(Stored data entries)
==========
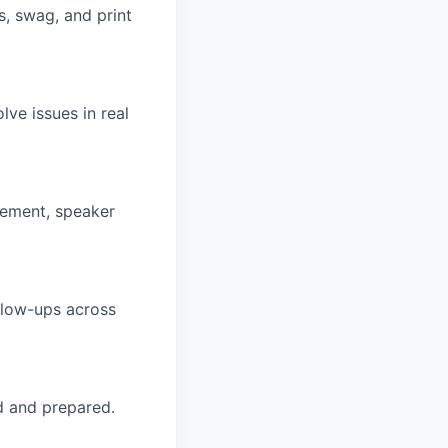
es, swag, and print
ve issues in real
gement, speaker
ollow-ups across
d and prepared.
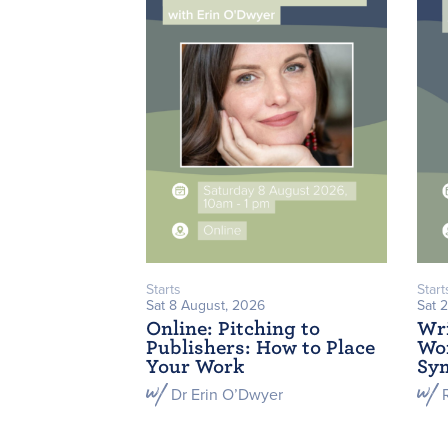
Starts
Start
Sat 8 August, 2026
Sat 
Online: Pitching to
Wri
Publishers: How to Place
Wor
Your Work
Sym
Dr Erin O’Dwyer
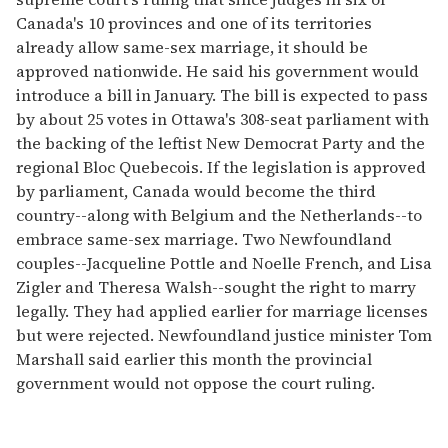
Canada's 10 provinces and one of its territories
already allow same-sex marriage, it should be
approved nationwide. He said his government would
introduce a bill in January. The bill is expected to pass
by about 25 votes in Ottawa's 308-seat parliament with
the backing of the leftist New Democrat Party and the
regional Bloc Quebecois. If the legislation is approved
by parliament, Canada would become the third
country--along with Belgium and the Netherlands--to
embrace same-sex marriage. Two Newfoundland
couples--Jacqueline Pottle and Noelle French, and Lisa
Zigler and Theresa Walsh--sought the right to marry
legally. They had applied earlier for marriage licenses
but were rejected. Newfoundland justice minister Tom
Marshall said earlier this month the provincial
government would not oppose the court ruling.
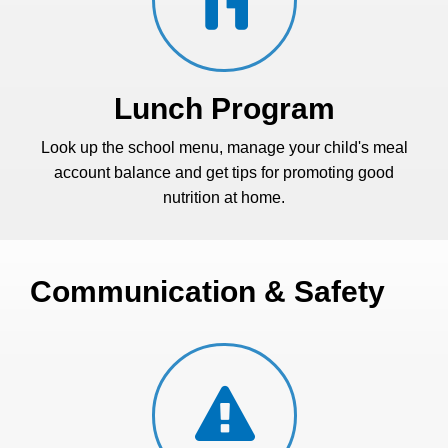
Lunch Program
Look up the school menu, manage your child's meal
account balance and get tips for promoting good
nutrition at home.
Communication & Safety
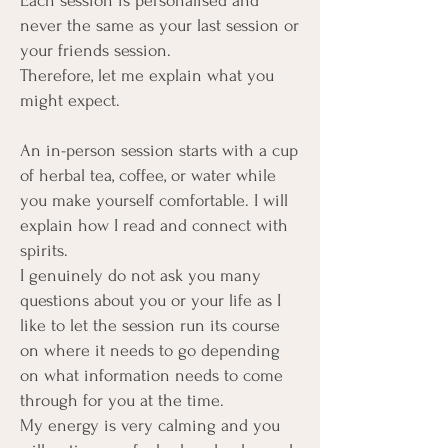
Each session is personalised and
never the same as your last session or
your friends session.
Therefore, let me explain what you
might expect.
An in-person session starts with a cup
of herbal tea, coffee, or water while
you make yourself comfortable. I will
explain how I read and connect with
spirits.
I genuinely do not ask you many
questions about you or your life as I
like to let the session run its course
on where it needs to go depending
on what information needs to come
through for you at the time.
My energy is very calming and you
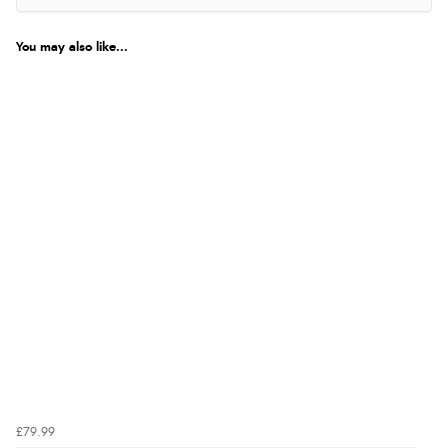
You may also like...
£79.99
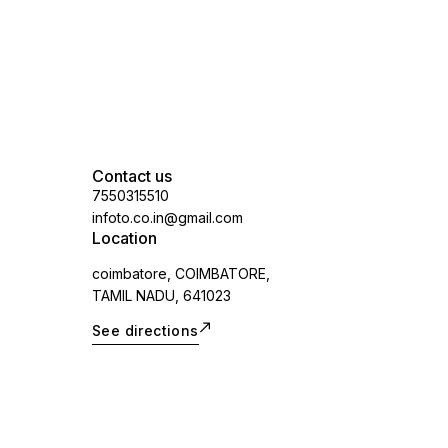
Contact us
7550315510
infoto.co.in@gmail.com
Location
coimbatore, COIMBATORE,
TAMIL NADU, 641023
See directions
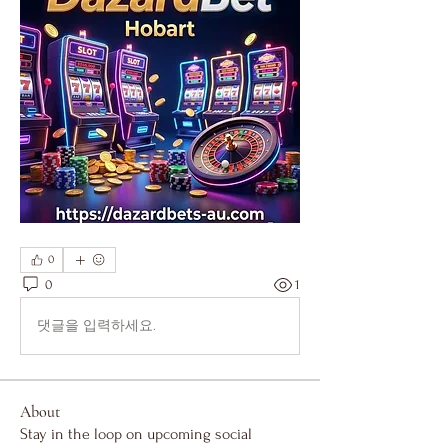
0
0
1
댓글을 입력하세요.
About
Stay in the loop on upcoming social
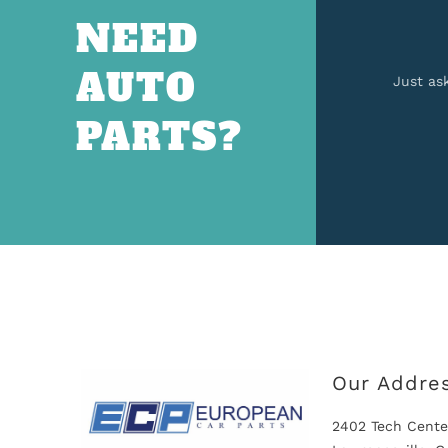
NEED
AUTO
Just as
PARTS?
Our Addre
2402 Tech Cente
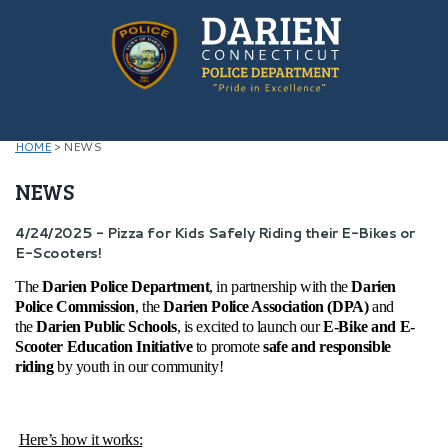
HOME
>
NEWS
NEWS
4/24/2025 - Pizza for Kids Safely Riding their E-Bikes or
E-Scooters!
The
Darien Police Department
, in partnership with the
Darien
Police Commission
, the
Darien Police Association (DPA)
and
the
Darien Public Schools
, is excited to launch our
E-Bike and E-
Scooter Education Initiative
to promote
safe and responsible
riding
by youth in our community!
Here’s how it works:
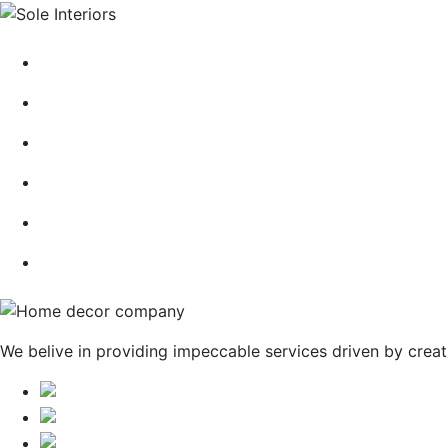
HOME
ABOUT
CONTACT
BLOG
GALLERY
SERVICES
We belive in providing impeccable services driven by creat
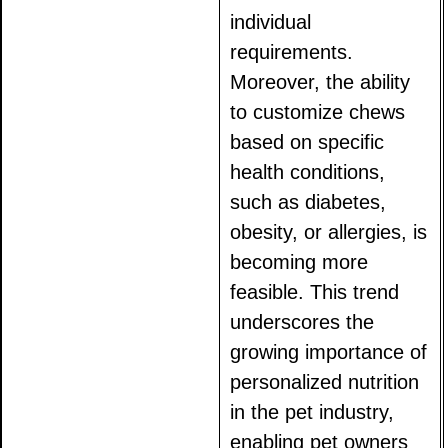
individual
requirements.
Moreover, the ability
to customize chews
based on specific
health conditions,
such as diabetes,
obesity, or allergies, is
becoming more
feasible. This trend
underscores the
growing importance of
personalized nutrition
in the pet industry,
enabling pet owners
==========
WHAT YOU NEED TO DO >> Quote verbatim every line starting at the line that contains "questions about you or your life as I" and ending with the last line of the records; omit all pictures.

EXERCISE SOLUTION >>
questions about you or your life as I
like to let the session run its course
on where it needs to go depending
on what information needs to come
through for you at the time.
My energy is very calming and you
You may also like...
£79.99
Contact us
7550315510
infoto.co.in@gmail.com
Location
coimbatore, COIMBATORE,
TAMIL NADU, 641023
See directions
0
0
1
댓글을 입력하세요.
About
Stay in the loop on upcoming social
NEED
AUTO
Just as
PARTS?
Our Addre
2402 Tech Cente
HOME
>
NEWS
NEWS
4/24/2025 - Pizza for Kids Safely Riding their E-Bikes or
E-Scooters!
The
Darien Police Department
, in partnership with the
Darien
Police Commission
, the
Darien Police Association (DPA)
and
the
Darien Public Schools
, is excited to launch our
E-Bike and E-
Scooter Education Initiative
to promote
safe and responsible
riding
by youth in our community!
Here’s how it works:
HOME
ABOUT
CONTACT
BLOG
GALLERY
SERVICES
We belive in providing impeccable services driven by creat
individual
requirements.
Moreover, the ability
to customize chews
based on specific
health conditions,
such as diabetes,
obesity, or allergies, is
becoming more
feasible. This trend
underscores the
growing importance of
personalized nutrition
in the pet industry,
enabling pet owners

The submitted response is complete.